## Work to complete
Looking at the entries below, how many lines include the word "para"? Answer with the number alone.

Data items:
****************
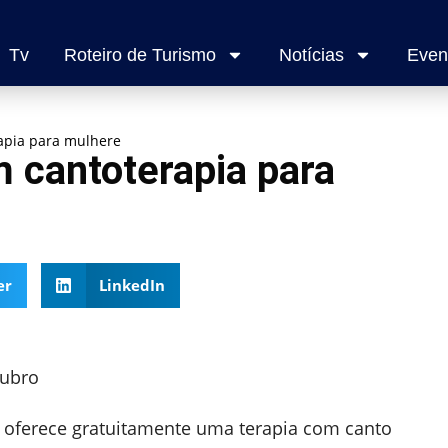
Tv
Roteiro de Turismo
Notícias
Even
rapia para mulhere
m cantoterapia para
er
LinkedIn
tubro
ia oferece gratuitamente uma terapia com canto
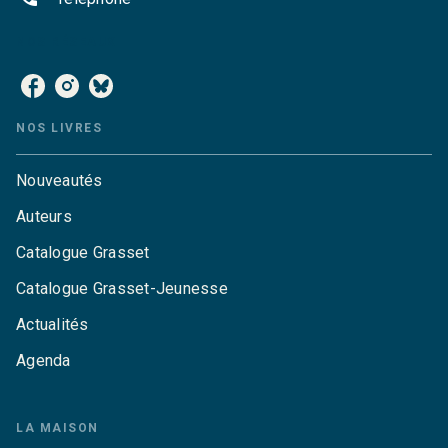
NOS RÉSEAUX
NOS LIVRES
Nouveautés
Auteurs
Catalogue Grasset
Catalogue Grasset-Jeunesse
Actualités
Agenda
LA MAISON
****************
## Problem solution
2